Dans la future charte commune au Club Santé AACC et la FNIM, la reconnaissance de la valeur qu’apporte une agence de conseil ou de communication dans un projet est primordiale. Surtout au regard des résultats de l’enquête de la FNIM menée auprès de ses adhérents. Un seul chiffre qui en dit déjà long : quelque 30% des personnes interrogées pensent que le travail supplémentaire sur un projet n’est jamais ou rarement « rémunéré à sa juste valeur ». Dans sa charte « La belle compétition », le Club Santé AACC suggère d’organiser un séminaire en vue de « définir la valeur apportée par les agences » et, ainsi, « faire comprendre nos métiers, l’importance de nos expertises, la pertinence d’une stratégie », explique Olivier Martin-Dupray. Il ajoute : « Les laboratoires doivent se rendre compte que la valeur ajoutée est bien supérieure lorsque les relations sont bonnes avec les partenaires. » Avis partagé par Eric Phélippeau, vice-président du Festival de la Communication Santé et président d’honneur de la FNIM : « Expliquer nos métiers, c’est un chantier primordial à l’heure de l’IA. À nous de valoriser l’expérience humaine et d’expliquer ce que l’on fait avec un budget, afin de maintenir la créativité des agences face à l’IA. » Et Olivier Martin-Dupray de renchérir : « À nous de valoriser notre savoir et notre savoir-faire, y compris dans le domaine de l’IA. » Il rappelle, en outre, l’utilité de mettre en avant les études d’impact des campagnes et projets réalisés, « pour en faire un argument supplémentaire quant à la réussite de la créativité ».

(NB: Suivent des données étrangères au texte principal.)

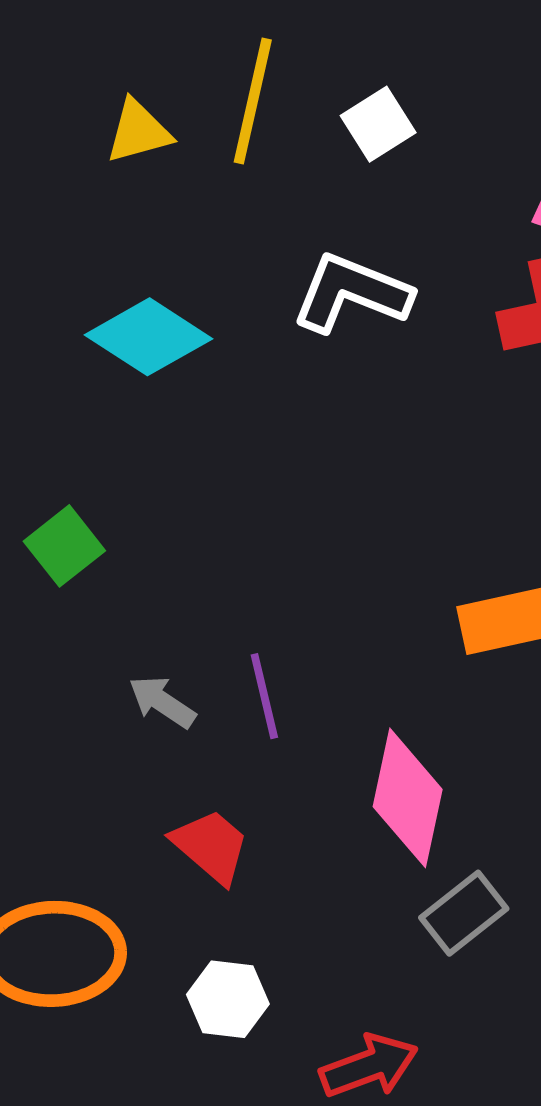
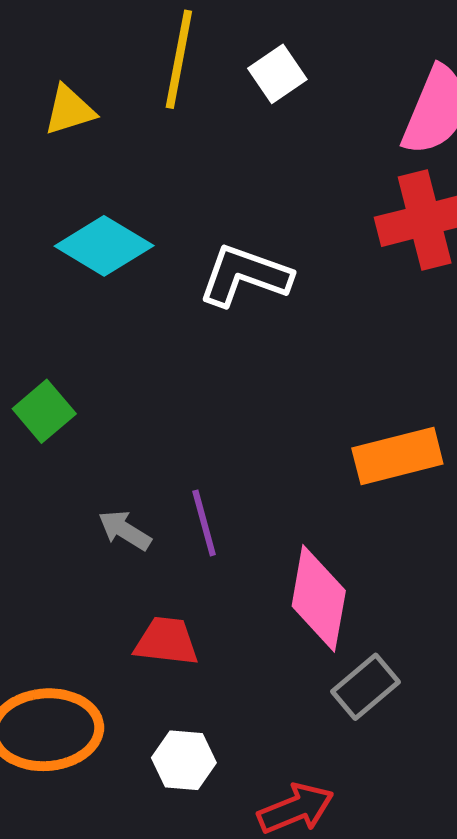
yellow triangle: (138, 132) -> (69, 110), moved
white L-shape: (351, 293) -> (245, 276), moved
red trapezoid: (211, 846) -> (166, 641), turned -32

Opération séduction à destination des services d’achats
Enfin, la Matinale de la FNIM s’est terminée sur la question suivante : « Peut-on s’appuyer sur les services achats des laboratoires pour développer le business ? » Selon l’enquête menée par la FNIM, seuls 3% des personnes interrogées estiment que ces services simplifient les négociations. Comment améliorer ce résultat ? Réponse du Club Santé AACC : « En organisant des procurement days, afin d’expliquer les devis, les marges… » Quant à la FNIM, son président suggère de programmer « une Matinale avec différents profils de responsables de services achats, pour que chacun comprenne mieux les attentes et les besoins de l’autre ». Deux propositions qui se rejoignent, à l’instar des positions du Club Santé AACC et de la FNIM quant au contenu d’une charte de bonnes pratiques. « Nous partageons les mêmes idées et nous avons envie de créer un label commun à soumettre, ensuite, au Leem, par exemple dans le cadre d’une Matinale de la FNIM dès la rentrée prochaine », a suggéré Pierre-Louis Prost. Il s’agit, à terme, d’obtenir le soutien du Leem pour relayer, diffuser, partager cette charte, « tel un guide de bonnes pratiques pour encourager de bonnes relations entre partenaires et industriels de la santé ».
* selon l’étude menée par la FNIM en 2024 auprès de ses adhérents, 19,4% pensent qu’ils sont rémunérés de plus en plus difficilement, les budgets sont insuffisants pour 19,4% des personnes interrogées et 30% ont le sentiment que les budgets sont fortement négociés à la baisse.